The AI Safety Institute declined to say whether it had tested the safety of new AI products launched in recent days; notably OpenAI’s GPT-4o and Google’s Project Astra, both of which are among the most powerful and advanced publicly available generative AI systems I’ve seen to date. Meanwhile, Microsoft has unveiled a new laptop containing AI hardware – the start of AI tools physically integrated into our devices.
The independent report also states that there is currently no reliable way to understand exactly why AI tools generate the results they do – even among developers – and that Red’s established security testing practice Teaming, in which reviewers deliberately attempt to obtain an AI tool. misbehave, has no best practice guidelines.
At this week’s follow-up summit, hosted jointly by the UK and South Korea in Seoul, the companies pledged to suspend a product if it fails to meet certain safety thresholds – but these will not be set until the next gathering in Seoul. 2025.
Some fear that all these commitments and promises do not go far enough.
“Voluntary agreements are essentially just a way for companies to grade their own homework,” says Andrew Straight, associate director of the Ada Lovelace Institute, an independent research organization. “This essentially does not replace the legally binding and enforceable rules that are necessary to encourage the responsible development of these technologies.”
OpenAI just released its own 10-point security process that it says it’s committed to — but one of its lead security engineers recently resigned, writing on X that his department was “sailing against the wind” internally.
“In recent years, safety culture and processes have given way to shiny products,” said Jan Leike.
There are of course other teams at OpenAI that continue to focus on safety and security.
However, at present there is no official, independent monitoring of what each of them actually does.
“We have no guarantee that these companies will honor their commitments,” says Professor Dame Wendy Hall, one of the UK’s leading computer scientists.
“How can we hold them accountable for what they say, as we do with pharmaceutical companies or in other high-risk industries?
We might also find that these powerful technology leaders become less receptive once the pressures are on and voluntary agreements become a little more enforceable.
When the UK government said it wanted the power to suspend the deployment of security features by big tech companies if there was a risk they would compromise national security, Apple threatened to remove the Kingdom’s services -United, describing it as “unprecedented overreach” by lawmakers. .

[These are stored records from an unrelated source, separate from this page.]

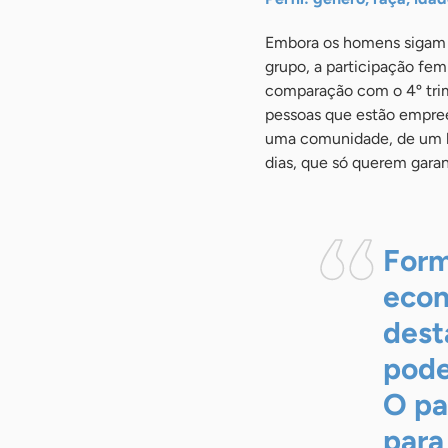
Embora os homens sigam 
grupo, a participação fe
comparação com o 4º trim
pessoas que estão empree
uma comunidade, de um ba
dias, que só querem garan
Form
econ
dest
pode
O pa
para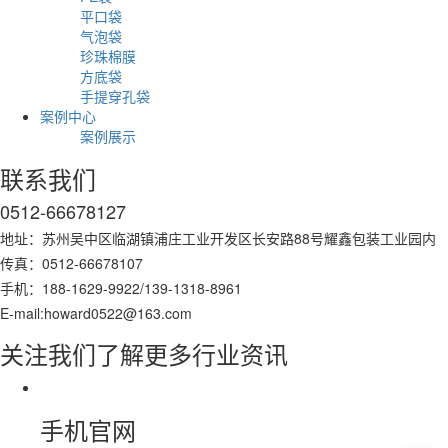
平口袋
气泡袋
珍珠棉膜
方底袋
手提穿孔袋
案例中心
案例展示
联系我们
0512-66678127
地址：苏州吴中区临湖镇浦庄工业开发区长安路88号耀鑫包装工业园内
传真：0512-66678107
手机：188-1629-9922/139-1318-8961
E-mail:howard0522@163.com
关注我们了解更多行业资讯
手机官网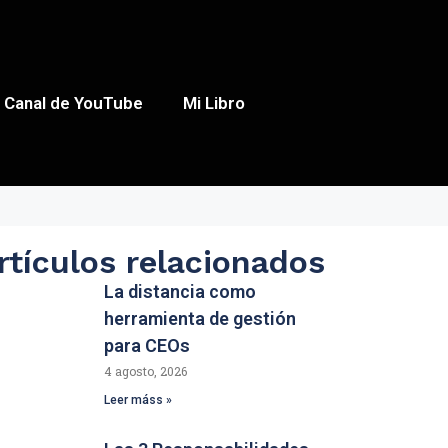
Canal de YouTube
Mi Libro
rtículos relacionados
La distancia como
herramienta de gestión
para CEOs
4 agosto, 2026
Leer máss »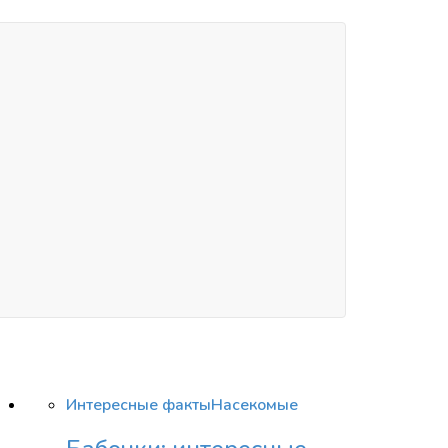
Интересные факты
Насекомые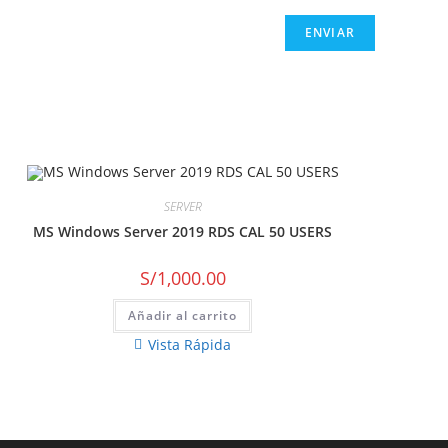
SERVER
MS Windows Server 2019 RDS CAL 50 USERS
S/
1,000.00
Añadir al carrito
Vista Rápida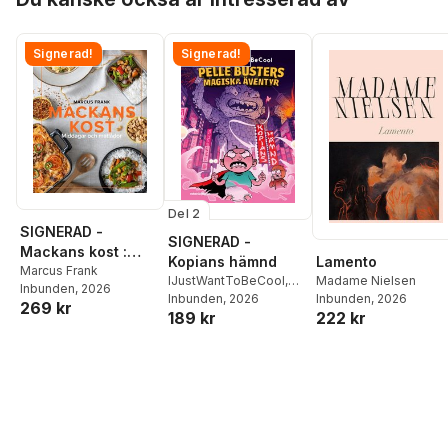
Signerad!
Signerad!
Del 2
SIGNERAD -
SIGNERAD -
Mackans kost :
Lamento
Kopians hämnd
Middagar och
Marcus Frank
Madame Nielsen
IJustWantToBeCool
,
Inbunden
, 2026
matlådor
Inbunden
, 2026
Joel Adolphson
Inbunden
, 2026
,
Emil
269 kr
222 kr
189 kr
Ejdemo Beer
,
Victor
Beer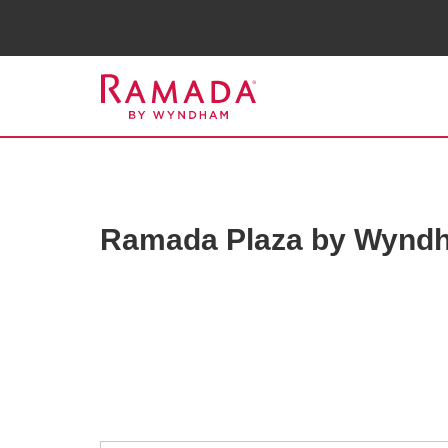
국가 선택
도시 선택
Ramada Plaza by Wynd
Photos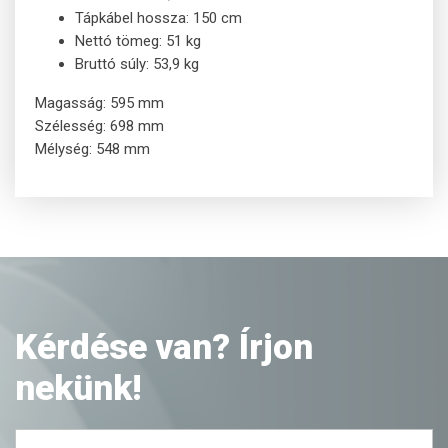
Tápkábel hossza: 150 cm
Nettó tömeg: 51 kg
Bruttó súly: 53,9 kg
Magasság: 595 mm
Szélesség: 698 mm
Mélység: 548 mm
Kérdése van? Írjon
nekünk!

The legislation was passed and so far Apple is still here.
The European Union’s AI law has just been enacted and is both the first and strongest legislation in force. Severe sanctions are also planned for companies that do not comply. But that creates more work for AI users than for the AI giants themselves, says Nader Henein, vice president analyst at Gartner.

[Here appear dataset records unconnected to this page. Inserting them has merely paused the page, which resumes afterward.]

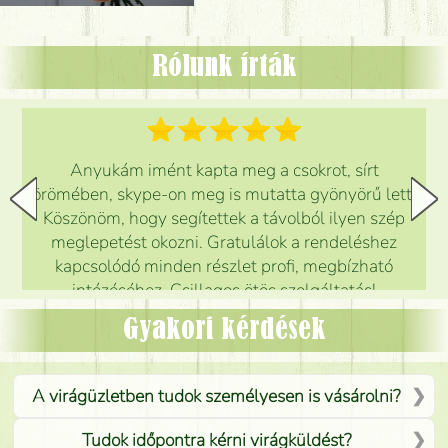
Rólunk írták
Anyukám imént kapta meg a csokrot, sírt
örömében, skype-on meg is mutatta gyönyörű lett.
Köszönöm, hogy segítettek a távolból ilyen szép
meglepetést okozni. Gratulálok a rendeléshez
kapcsolódó minden részlet profi, megbízható
intézéséhez. Csillagos ötös szolgáltatás!
Mónika
(
5
/5
)
Gyakori kérdések
A virágüzletben tudok személyesen is vásárolni?
Tudok időpontra kérni virágküldést?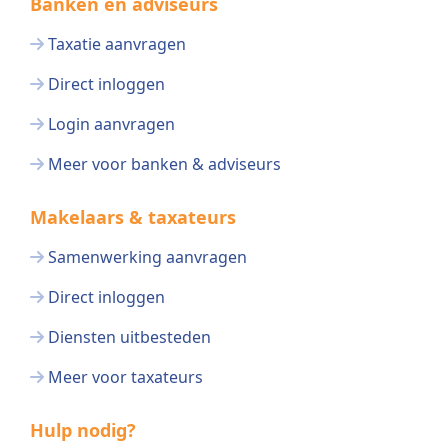
Banken en adviseurs
Taxatie aanvragen
Direct inloggen
Login aanvragen
Meer voor banken & adviseurs
Makelaars & taxateurs
Samenwerking aanvragen
Direct inloggen
Diensten uitbesteden
Meer voor taxateurs
Hulp nodig?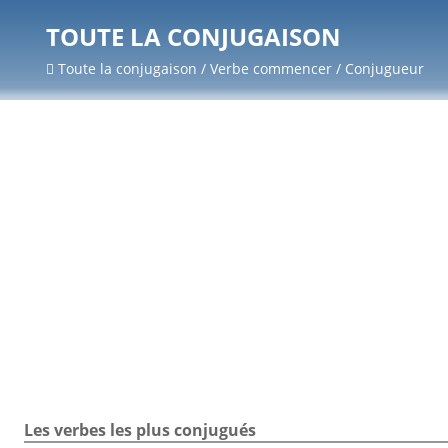
TOUTE LA CONJUGAISON
Toute la conjugaison / Verbe commencer / Conjugueur
Les verbes les plus conjugués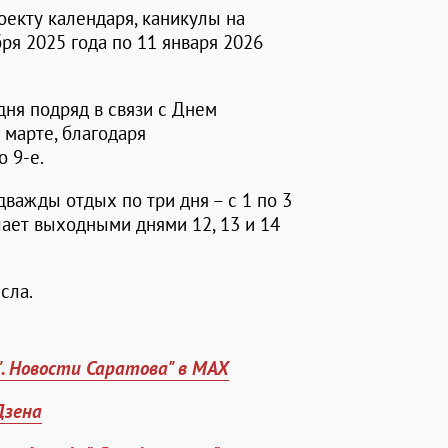
екту календаря, каникулы на
бря 2025 года по 11 января 2026
дня подряд в связи с Днем
в марте, благодаря
 9-е.
важды отдых по три дня – с 1 по 3
елает выходными днями 12, 13 и 14
сла.
". Новости Саратова" в MAX
Дзена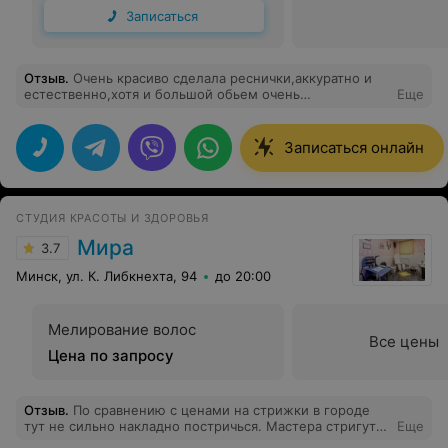
Записаться
Отзыв
.
Очень красиво сделала реснички,аккуратно и
естественно,хотя и большой обьем очень
Еще
захотелось.Мои наилучшие рекомендации!
Записаться онлайн
СТУДИЯ КРАСОТЫ И ЗДОРОВЬЯ
Мира
3.7
Минск, ул. К. Либкнехта, 94
до 20:00
Мелирование волос
Все цены
Цена по запросу
Отзыв
.
По сравнению с ценами на стрижки в городе
тут не сильно накладно постричься. Мастера стригут
Еще
хорошо. Нет проблем с вопросами санитарии и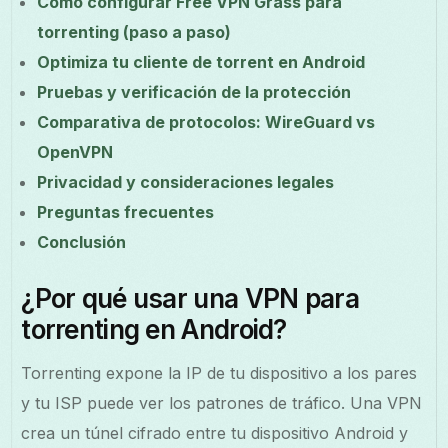
Cómo configurar Free VPN Grass para
torrenting (paso a paso)
Optimiza tu cliente de torrent en Android
Pruebas y verificación de la protección
Comparativa de protocolos: WireGuard vs
OpenVPN
Privacidad y consideraciones legales
Preguntas frecuentes
Conclusión
¿Por qué usar una VPN para
torrenting en Android?
Torrenting expone la IP de tu dispositivo a los pares
y tu ISP puede ver los patrones de tráfico. Una VPN
crea un túnel cifrado entre tu dispositivo Android y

“I would say the majority (of AI developers) overestimate the impact the law will have on them,” he says.
All companies using AI tools will need to categorize them and assign them a risk rating – and the AI companies that provided the AI will need to provide enough information to be able to do so, he explains.
But that doesn’t mean they’re out of the woods.

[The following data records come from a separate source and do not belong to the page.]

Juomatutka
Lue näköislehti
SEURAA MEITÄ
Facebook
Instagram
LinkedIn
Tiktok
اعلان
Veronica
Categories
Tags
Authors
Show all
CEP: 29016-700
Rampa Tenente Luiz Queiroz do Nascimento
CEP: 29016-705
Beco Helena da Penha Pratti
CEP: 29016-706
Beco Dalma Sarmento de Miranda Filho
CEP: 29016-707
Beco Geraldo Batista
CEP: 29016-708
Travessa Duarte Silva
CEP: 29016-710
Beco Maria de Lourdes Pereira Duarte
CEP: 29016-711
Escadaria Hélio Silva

“We need to move towards legal regulation over time, but we cannot rush,” says Professor Hall. “It is very difficult to establish principles of global governance that everyone adheres to. »
“We also need to make sure that we are truly protecting the whole world and not just the Western world and China.”
Those who attended the AI Summit in Seoul said they found it helpful. It was “less flashy” than Bletchley but with more discussion, one attendee said. Interestingly, the final declaration of the event was signed by 27 countries, but not China, although there were representatives there in person.
The overarching problem, as always, is that regulation and policy evolve much more slowly than innovation.
Professor Hall believes that “the stars are aligning” at government level. The question is whether the tech giants can be persuaded to wait.